For effective shipping logistics in the country, the Director General of Maritime Administration and Safety Agency (NIMASA), Dr. Dakuku Peterside, has called for the synergy between the Local Content Act 2010 and the Coastal and Inland Shipping (Cabotage) Act 2003.

The NIMASA boss made the call on recently at a one-day seminar on “Local Content Development in Shipping, Oil and Gas Logistics Operations in Nigeria,” held in Lagos.

Represented by the Assistant Director, Shipping Development, Anna Akpan, the DG said that shipping is strategic and very importance to the oil and gas industry.

He noted that the cooperation between the two governing acts of the maritime sector would ensure the smooth transportation of over 70 per cent of all crude oil production by ship and boost the nation’s economy.

“More oil production activities are being carried out offshore. This shows that the oil industry relies heavily on maritime industry for its smooth operations.

“In Nigeria, the maritime industry shares not only common business interests with the oil and gas sector but also common challenges.

“The most pronounced of these challenges is foreign domination.

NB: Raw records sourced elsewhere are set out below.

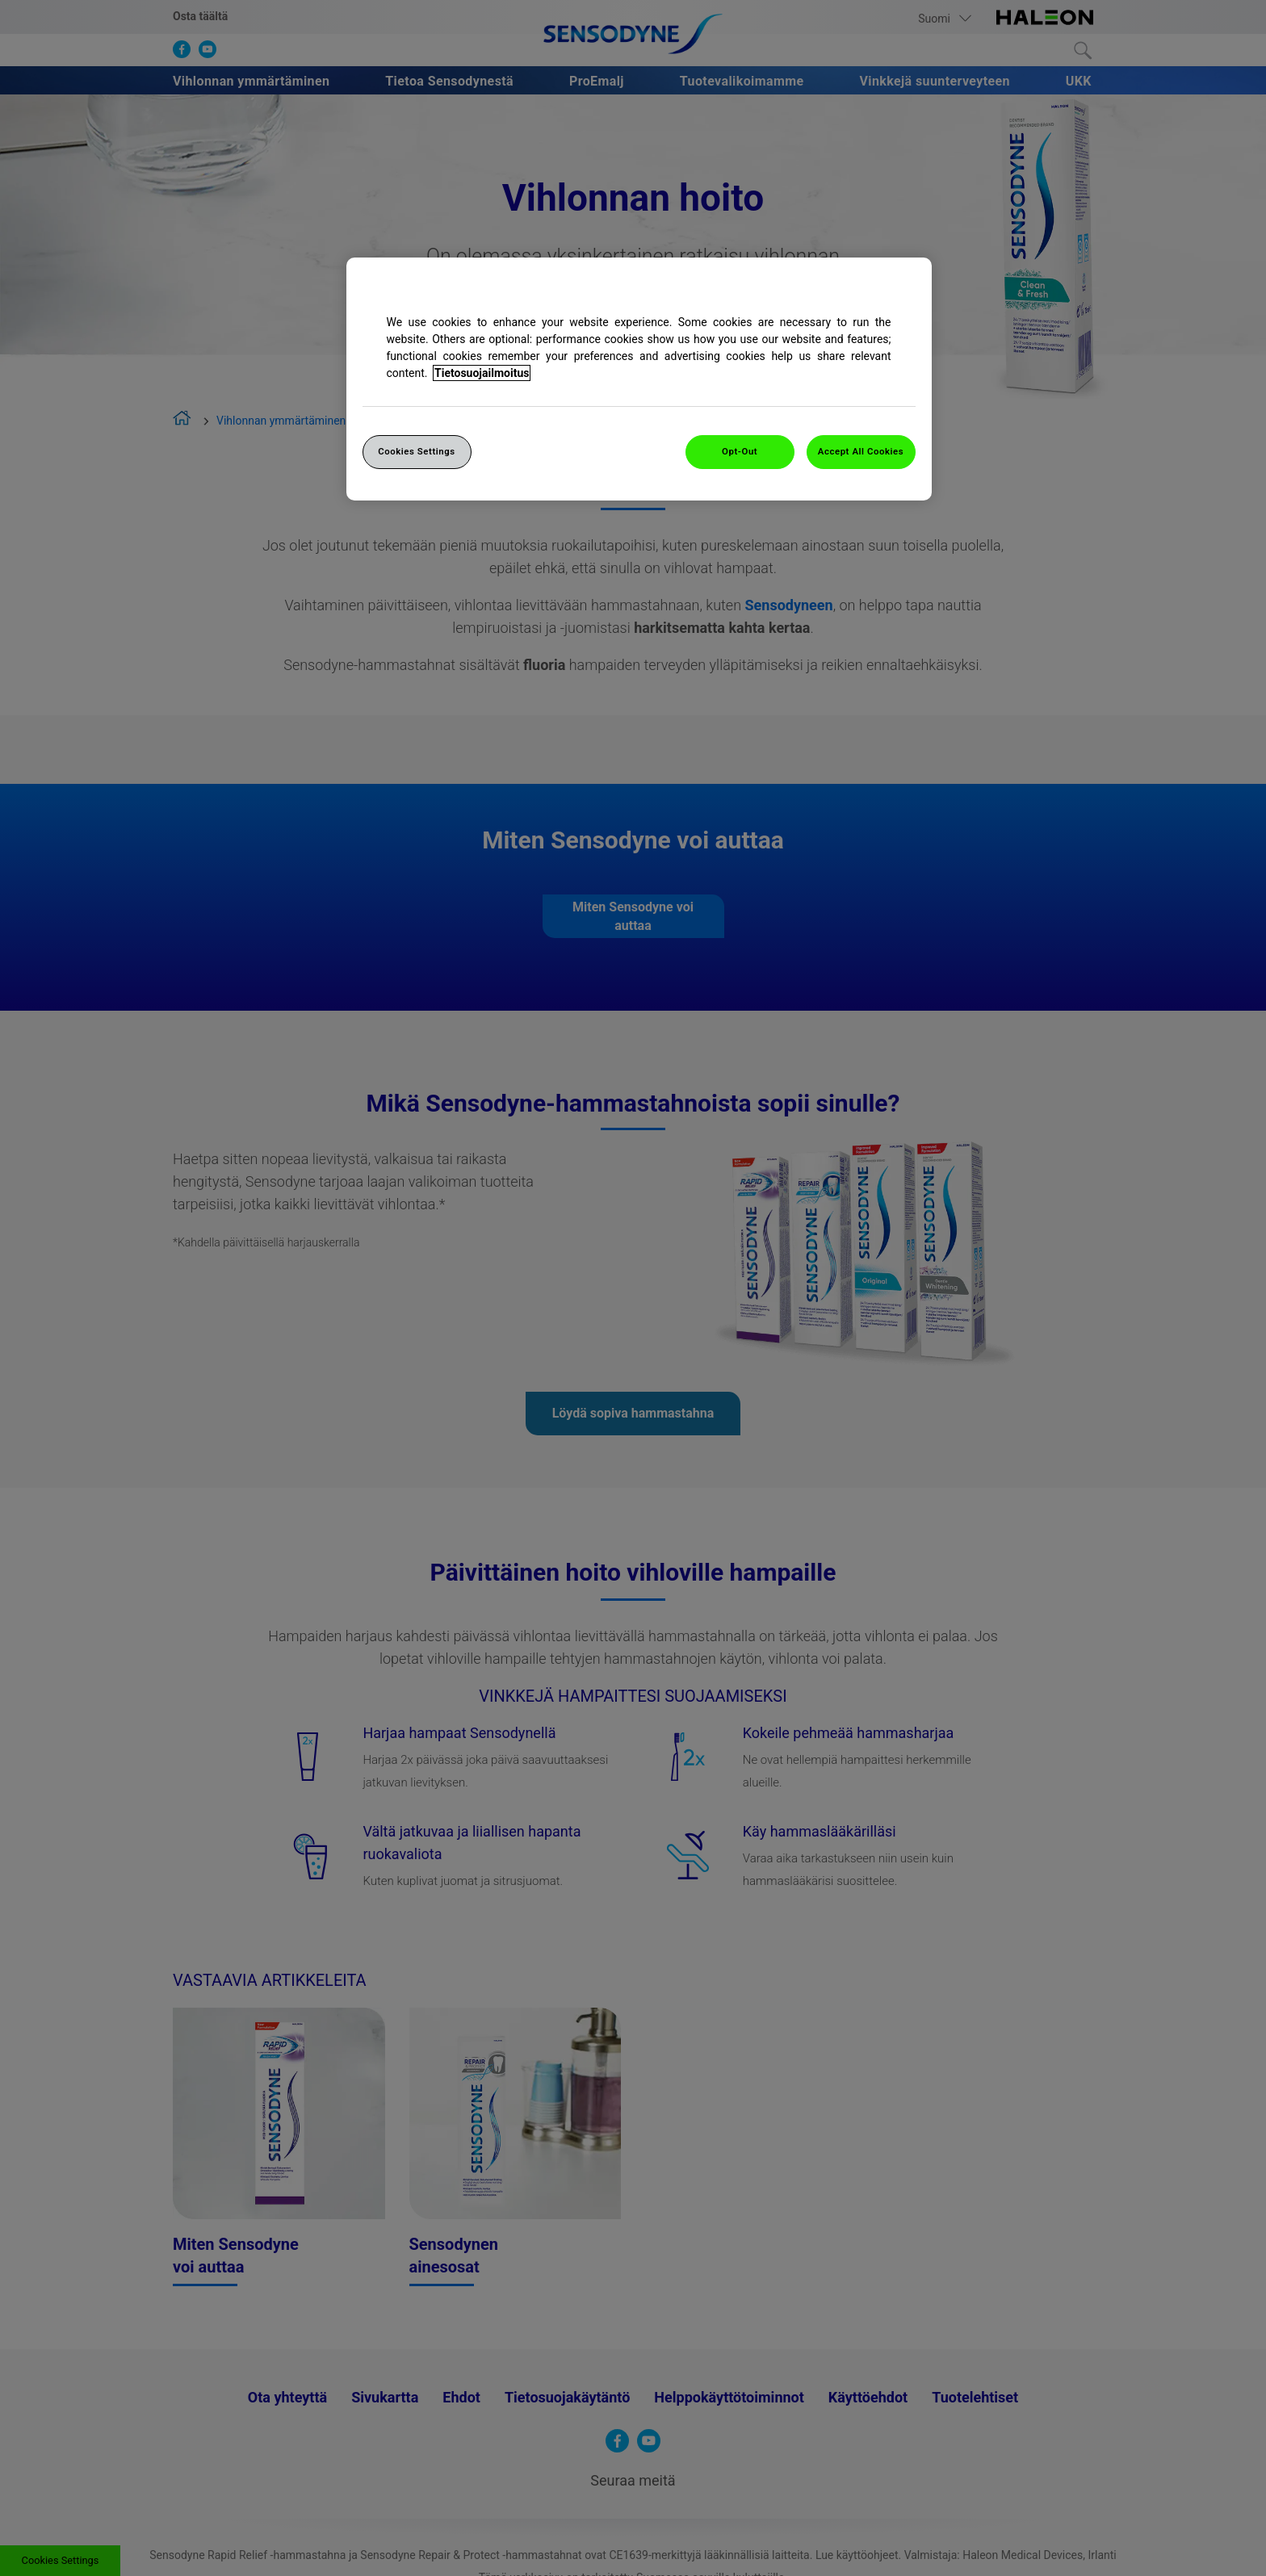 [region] (639, 379)
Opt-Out (739, 451)
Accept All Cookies (860, 451)
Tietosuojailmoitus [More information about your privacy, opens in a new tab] (481, 373)
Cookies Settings (416, 451) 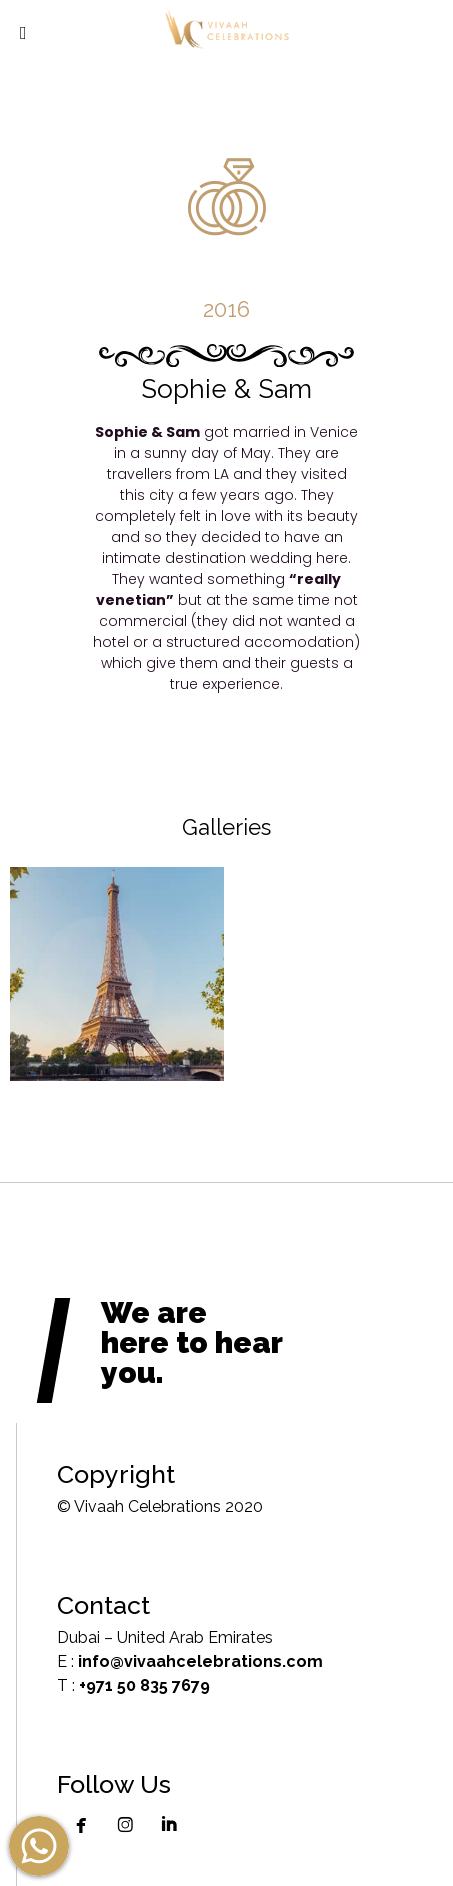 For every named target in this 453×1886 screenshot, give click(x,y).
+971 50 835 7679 (144, 1685)
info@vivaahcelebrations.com (200, 1661) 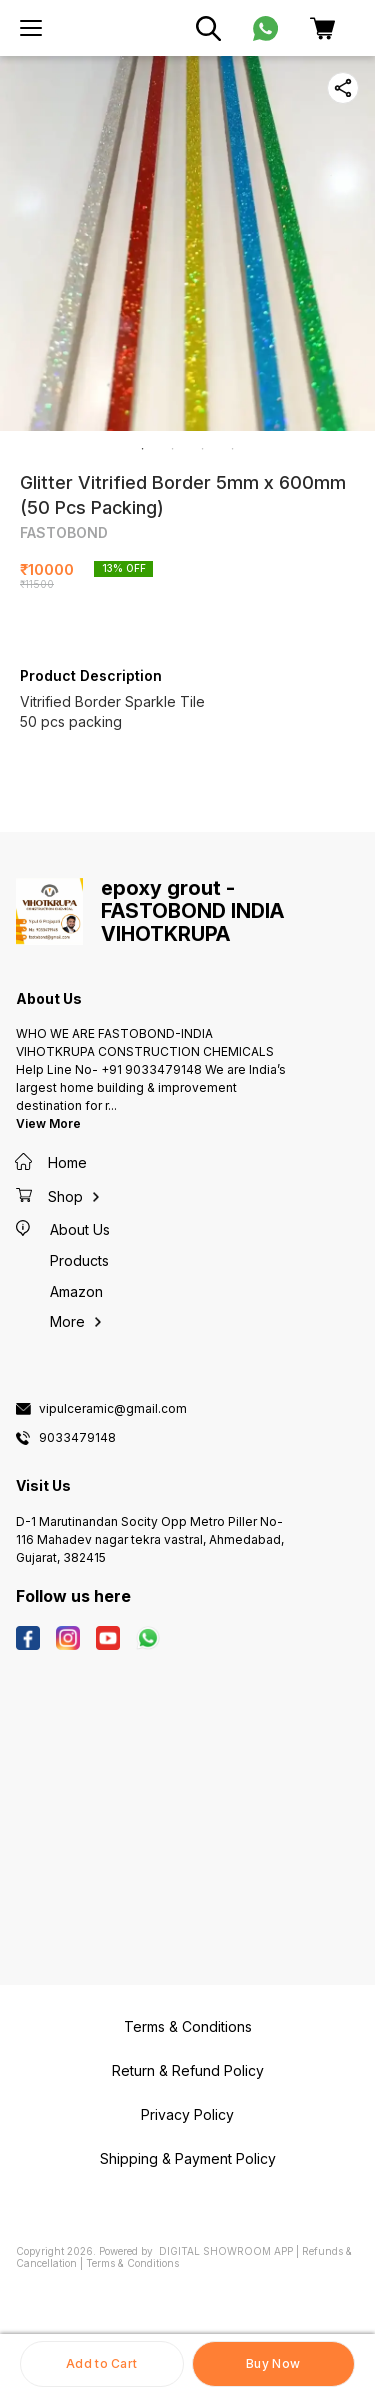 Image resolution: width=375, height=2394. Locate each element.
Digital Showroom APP (226, 2251)
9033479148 (77, 1438)
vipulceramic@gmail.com (113, 1409)
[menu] (31, 28)
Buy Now (273, 2363)
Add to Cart (101, 2363)
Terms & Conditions (132, 2263) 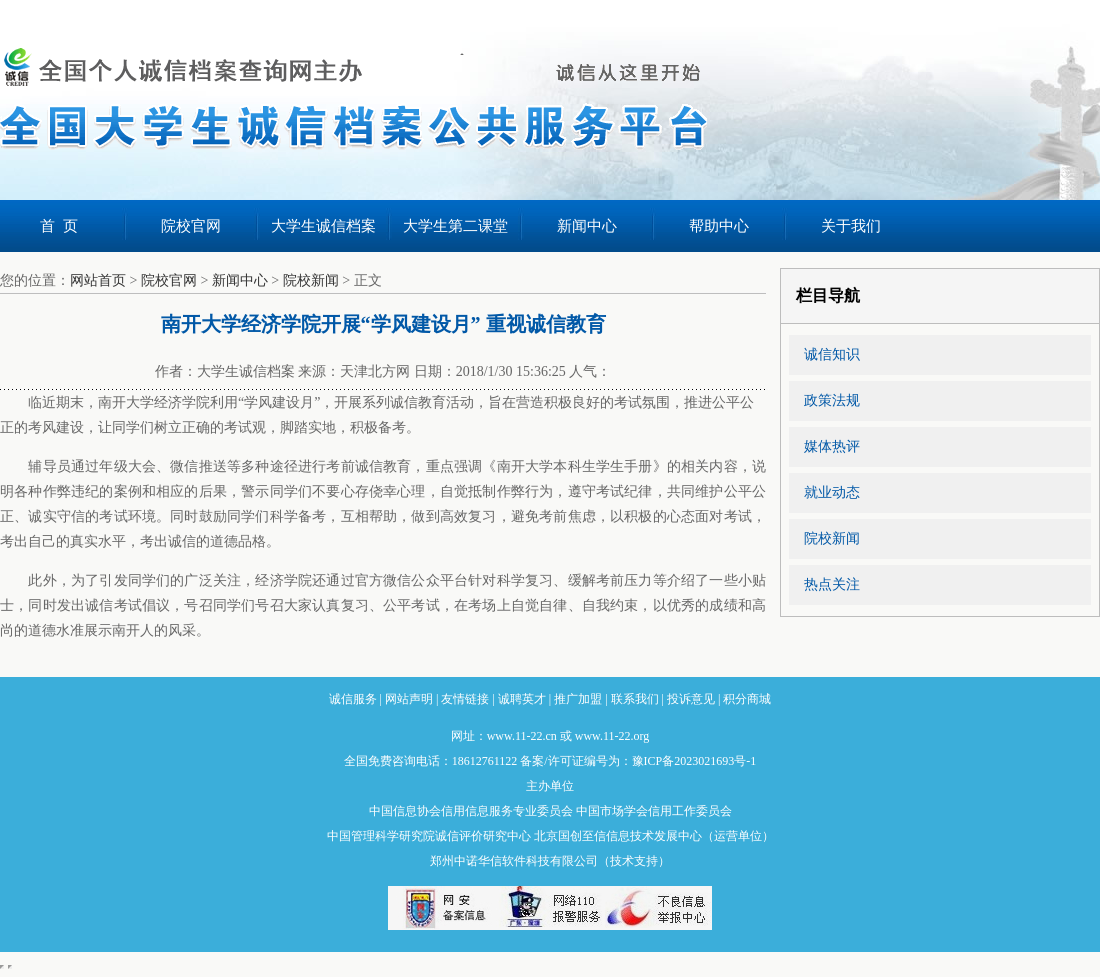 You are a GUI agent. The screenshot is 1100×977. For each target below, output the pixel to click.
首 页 (59, 226)
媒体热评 (832, 446)
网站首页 (98, 280)
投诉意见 (691, 699)
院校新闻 (311, 280)
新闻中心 (587, 226)
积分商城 (747, 699)
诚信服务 (353, 699)
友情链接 (465, 699)
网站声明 (409, 699)
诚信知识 (832, 354)
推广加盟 (578, 699)
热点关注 (832, 584)
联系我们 (635, 699)
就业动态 (832, 492)
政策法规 (832, 400)
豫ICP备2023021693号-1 (694, 761)
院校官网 (191, 226)
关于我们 (851, 226)
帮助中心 (719, 226)
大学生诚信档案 (323, 226)
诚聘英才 (522, 699)
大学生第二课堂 (455, 226) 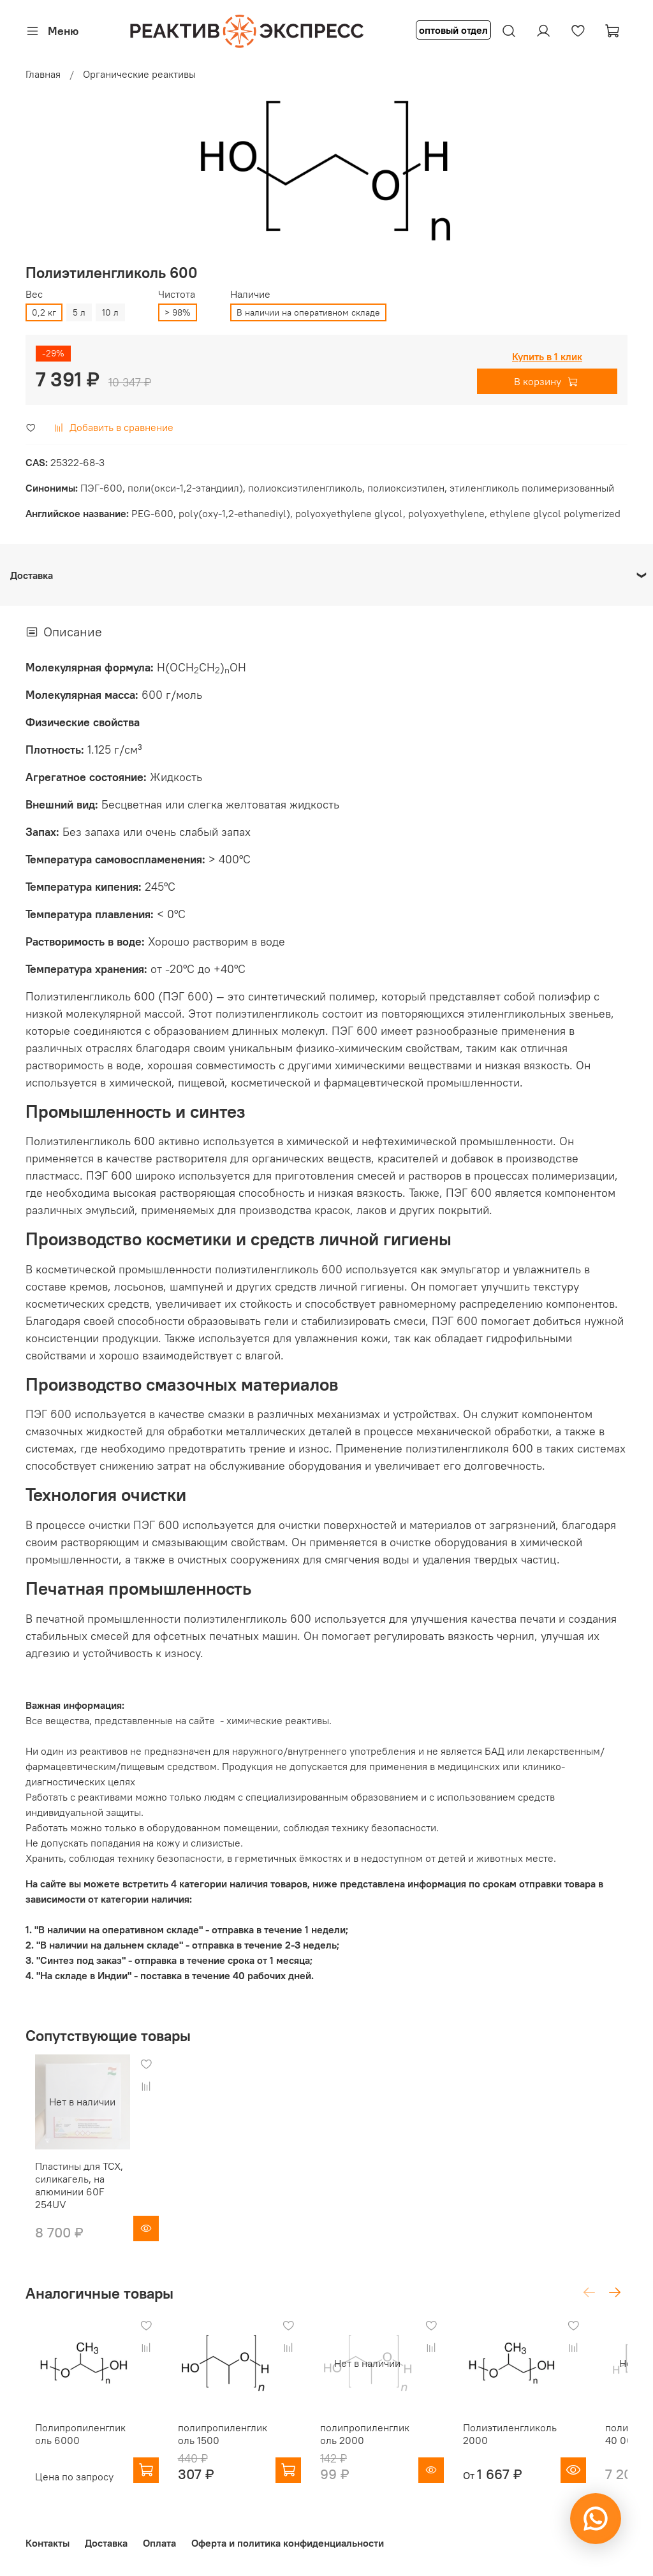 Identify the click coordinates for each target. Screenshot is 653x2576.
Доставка (106, 2542)
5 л (79, 312)
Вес (34, 294)
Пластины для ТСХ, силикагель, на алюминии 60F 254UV (77, 2191)
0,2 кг (44, 312)
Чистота (176, 294)
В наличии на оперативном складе (308, 312)
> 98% (178, 312)
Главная (43, 74)
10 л (110, 312)
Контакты (48, 2542)
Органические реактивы (139, 74)
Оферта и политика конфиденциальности (287, 2542)
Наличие (250, 294)
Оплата (159, 2542)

In spite of the huge revenue generated by these two industries, their impact in terms of employment and generation of economic growth had been so low.

“The oil and gas sector accounts for almost 90 per cent of the foreign earnings but contributes less than 20 per cent to Gross Domestic Product and five per cent of total employment which is a misnomer,” Peterside said.

He said that statistics have shown that the country generated an estimated annual cargo throughput of N150 million tons with freight earnings in excess of five billion dollars in international trade transactions.

Peterside said 95 per cent of the income was earned by foreigners with the attendant job deprivation to the country.

He said it has become necessary for the two agencies to identify areas of national interests and design a strategy for an effective implementation of the act.

Speaking further, he said that NIMASA had examined the provisions of the Local Content Act and came up with its implementation within the ambit of the Cabotage law.

Speaking also, the Corporate Communication and Zonal Coordinator, Nigerian Content Development and Monitoring Board (NCDMB), Ginah Ginah said that lack of vacancy has hampered active participation of trained workforce in local content development.

“We have trained 500,000 Nigerians on Local Content developments but there was no vacancy to enable them to operate.

“There is need to improve low functional steel sector to solve the immediate problem of the oil and gas sector in the country,” Ginah said.